→ **GOAL OF THE EXERCISE**:
Compute how many lines in the entries below contain "proxy", and output nothing but the number.

→ **WORKING DATA**:
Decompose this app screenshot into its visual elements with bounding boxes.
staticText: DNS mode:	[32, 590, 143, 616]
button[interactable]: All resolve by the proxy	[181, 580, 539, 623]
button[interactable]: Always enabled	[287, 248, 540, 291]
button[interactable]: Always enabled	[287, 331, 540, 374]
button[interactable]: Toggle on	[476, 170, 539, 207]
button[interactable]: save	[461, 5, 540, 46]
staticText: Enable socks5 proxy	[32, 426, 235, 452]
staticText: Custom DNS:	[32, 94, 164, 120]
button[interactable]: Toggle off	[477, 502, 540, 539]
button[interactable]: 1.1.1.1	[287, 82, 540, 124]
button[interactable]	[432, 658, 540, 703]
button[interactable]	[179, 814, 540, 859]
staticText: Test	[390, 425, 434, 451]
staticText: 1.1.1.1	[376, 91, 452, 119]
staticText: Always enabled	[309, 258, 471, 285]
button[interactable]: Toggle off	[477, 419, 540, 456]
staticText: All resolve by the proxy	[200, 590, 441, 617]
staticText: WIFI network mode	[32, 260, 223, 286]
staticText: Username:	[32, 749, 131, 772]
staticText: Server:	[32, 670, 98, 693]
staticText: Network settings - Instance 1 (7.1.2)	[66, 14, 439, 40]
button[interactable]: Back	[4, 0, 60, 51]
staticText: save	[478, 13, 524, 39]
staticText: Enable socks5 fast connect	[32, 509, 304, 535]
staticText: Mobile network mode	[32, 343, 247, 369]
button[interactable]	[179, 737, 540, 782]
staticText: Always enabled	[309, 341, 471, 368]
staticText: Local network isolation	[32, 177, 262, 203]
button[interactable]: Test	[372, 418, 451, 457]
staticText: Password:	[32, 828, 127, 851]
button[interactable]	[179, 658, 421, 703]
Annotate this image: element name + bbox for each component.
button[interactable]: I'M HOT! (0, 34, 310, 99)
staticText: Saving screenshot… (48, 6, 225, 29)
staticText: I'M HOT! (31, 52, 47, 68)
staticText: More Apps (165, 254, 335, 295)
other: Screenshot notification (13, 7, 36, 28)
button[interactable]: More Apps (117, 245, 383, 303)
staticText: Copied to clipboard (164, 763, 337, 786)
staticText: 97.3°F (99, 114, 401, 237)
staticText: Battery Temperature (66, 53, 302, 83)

==

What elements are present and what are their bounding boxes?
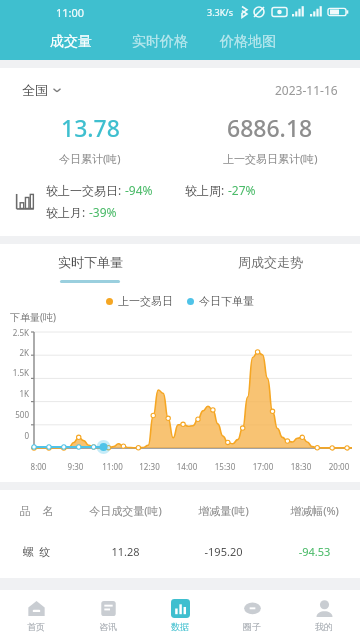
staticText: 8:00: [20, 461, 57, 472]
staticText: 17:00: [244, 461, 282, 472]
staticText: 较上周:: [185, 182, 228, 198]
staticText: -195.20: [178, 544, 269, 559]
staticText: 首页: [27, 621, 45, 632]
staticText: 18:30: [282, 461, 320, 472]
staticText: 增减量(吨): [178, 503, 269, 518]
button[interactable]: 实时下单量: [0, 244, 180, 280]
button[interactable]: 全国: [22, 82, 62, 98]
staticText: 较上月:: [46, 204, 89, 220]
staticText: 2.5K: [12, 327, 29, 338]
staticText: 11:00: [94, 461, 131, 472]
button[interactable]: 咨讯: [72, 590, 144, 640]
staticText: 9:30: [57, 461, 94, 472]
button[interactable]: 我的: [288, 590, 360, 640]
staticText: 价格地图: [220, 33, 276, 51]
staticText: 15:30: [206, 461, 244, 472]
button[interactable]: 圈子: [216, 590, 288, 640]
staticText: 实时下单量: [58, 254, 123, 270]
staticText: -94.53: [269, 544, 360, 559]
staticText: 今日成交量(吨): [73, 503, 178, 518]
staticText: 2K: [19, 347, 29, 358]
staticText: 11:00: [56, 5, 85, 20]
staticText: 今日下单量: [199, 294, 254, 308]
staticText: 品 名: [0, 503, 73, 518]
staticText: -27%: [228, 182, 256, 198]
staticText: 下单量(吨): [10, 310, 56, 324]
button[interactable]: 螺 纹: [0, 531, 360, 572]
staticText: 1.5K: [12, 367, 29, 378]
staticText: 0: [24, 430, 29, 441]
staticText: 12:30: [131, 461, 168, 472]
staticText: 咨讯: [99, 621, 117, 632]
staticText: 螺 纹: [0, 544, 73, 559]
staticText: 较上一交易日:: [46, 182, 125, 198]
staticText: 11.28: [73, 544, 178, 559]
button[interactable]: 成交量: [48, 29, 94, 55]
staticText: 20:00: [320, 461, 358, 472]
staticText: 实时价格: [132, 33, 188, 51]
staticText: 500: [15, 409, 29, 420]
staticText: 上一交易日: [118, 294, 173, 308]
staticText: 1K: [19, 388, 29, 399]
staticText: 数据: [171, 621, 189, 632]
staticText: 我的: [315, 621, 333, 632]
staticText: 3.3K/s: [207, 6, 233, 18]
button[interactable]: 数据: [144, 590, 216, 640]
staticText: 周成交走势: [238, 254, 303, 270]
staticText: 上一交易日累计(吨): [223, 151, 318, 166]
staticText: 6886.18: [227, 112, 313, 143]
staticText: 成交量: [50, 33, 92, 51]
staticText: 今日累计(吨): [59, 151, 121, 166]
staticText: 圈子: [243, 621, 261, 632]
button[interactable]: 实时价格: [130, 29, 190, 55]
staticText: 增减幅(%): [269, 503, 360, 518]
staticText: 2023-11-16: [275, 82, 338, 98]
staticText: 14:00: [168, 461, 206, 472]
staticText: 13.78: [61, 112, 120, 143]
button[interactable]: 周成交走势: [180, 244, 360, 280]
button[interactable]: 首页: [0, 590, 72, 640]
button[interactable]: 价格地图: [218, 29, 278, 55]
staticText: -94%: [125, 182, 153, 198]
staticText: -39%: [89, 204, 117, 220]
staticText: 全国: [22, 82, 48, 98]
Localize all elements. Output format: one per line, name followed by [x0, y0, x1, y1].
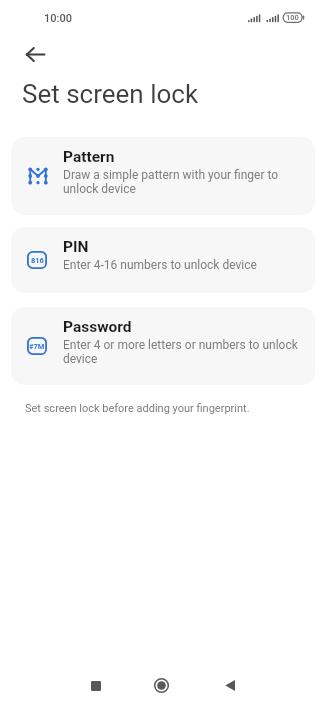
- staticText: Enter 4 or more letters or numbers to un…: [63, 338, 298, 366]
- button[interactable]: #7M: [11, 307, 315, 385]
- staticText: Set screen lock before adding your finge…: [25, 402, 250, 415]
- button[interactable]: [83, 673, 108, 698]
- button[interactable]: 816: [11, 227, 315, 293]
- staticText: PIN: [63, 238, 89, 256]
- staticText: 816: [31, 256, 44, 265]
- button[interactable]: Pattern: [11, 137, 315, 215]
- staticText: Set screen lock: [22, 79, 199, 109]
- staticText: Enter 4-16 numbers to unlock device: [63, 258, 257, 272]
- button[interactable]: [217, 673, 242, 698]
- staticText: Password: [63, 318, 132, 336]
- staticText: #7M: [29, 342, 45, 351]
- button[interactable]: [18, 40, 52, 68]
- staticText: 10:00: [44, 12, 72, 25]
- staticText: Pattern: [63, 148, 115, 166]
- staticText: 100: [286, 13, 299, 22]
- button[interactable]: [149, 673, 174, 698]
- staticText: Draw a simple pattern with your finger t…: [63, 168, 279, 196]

→ **THE COMPLETED TASK**:
3